# My SECOND Restaurant photo shoot!



## Parker219 (Sep 15, 2014)

Some of you may remember - My First Restaurant / Food Photo shoot! C&C please | Photography Forum



Well the good news is that I was hired to do more shoots!

The second shoot, as you will see, is on the lower end of the restaurant scale. By that I mean, it serves tacos in a plastic basket with red and white paper, ect.

I asked if they wanted to plate some dishes differently, but they wanted to photograph them exactly how they are served to the customers every single day, so that's what I did.

I have NOT submitted these photos in to the company yet, so there is still time to edit them, so please let me know if anything stands out to you good or bad. =-)



Thank You

1.





2.





3. 




4. 





5. 




6.


----------



## sscarmack (Sep 15, 2014)

#3 seems a tad underexposed on my monitor.

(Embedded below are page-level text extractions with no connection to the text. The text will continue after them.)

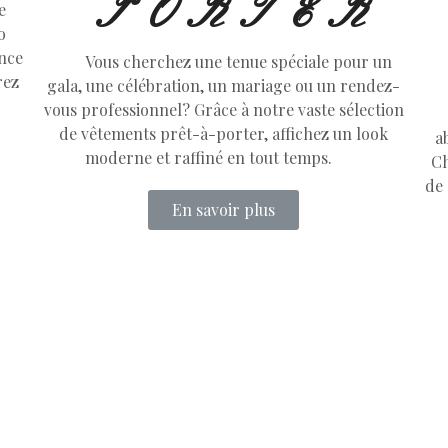
PORTER
e
o
ence
Vous cherchez une tenue spéciale pour un
rez
gala, une célébration, un mariage ou un rendez-
vous professionnel? Grâce à notre vaste sélection
de vêtements prêt-à-porter, affichez un look
a
moderne et raffiné en tout temps.
Ch
de 
En savoir plus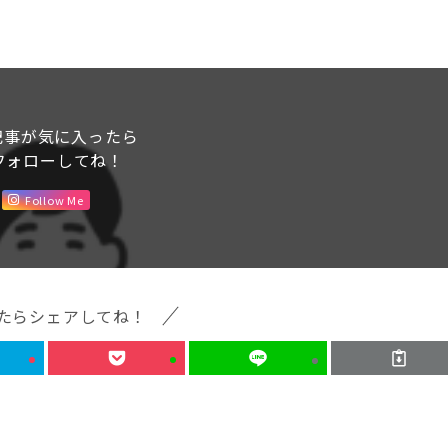
記事が気に入ったら
フォローしてね！
Follow Me
たらシェアしてね！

But damn does 1 and 2 make me hungry!!!!


----------



## Derrel (Sep 15, 2014)

Not too bad, but I would add some vignetting to contain the images, and bump up the saturation a tiny bit more, or reduce the brightness just a tiny bit. I really, really think you need to get the edges of these darker, like on #6...the tile floor is too bright! Same thing on #1 and #2...burn the edges down. No offense, but #2 is not a very strong composition, so I would find a different frame, or slightly different vantage point frame, and try and make something good from that.


----------



## Parker219 (Sep 15, 2014)

Now that I look at 3 a little closer, I think you are right about it being underexposed, let me fix that real quick...

Original 3- 





Edit on 3 -


----------



## Parker219 (Sep 15, 2014)

Good points Derrel, I did what you said on the edges of number 1, and I think it looks better.  No more blinding tile table! I also cleaned up the limes a little.


----------



## Derrel (Sep 15, 2014)

Yes, I like it better with a bit of vignetting applied. I think subtle vignetting really helps contain an image. On the shots of the dish that has the rice and the cheese covered whatever garnished with diced tomatoes, I might think about boosting the reds a bit, to make the tomatoes look a bit riper and more appealing.


----------



## Parker219 (Sep 15, 2014)

Done =-)

Thanks!


----------



## Wizard1500 (Sep 15, 2014)

Nicely done....


----------



## Designer (Sep 15, 2014)

Looks like a place here in my town.

The close-up does nothing for me.
The restaurant needs to have LOTS of people in it, along with the servers.  
The other three food shots look good to me.
I might try some different setups depending on what the owner wants to do with them.  The "just dishes" shots would be good for menus, etc, but for a print ad I might experiment with some soft drinks, paper napkins and flatware in the shot.


----------



## bianni (Sep 15, 2014)

Nicely done but please don't crop off small portions of the plates.


----------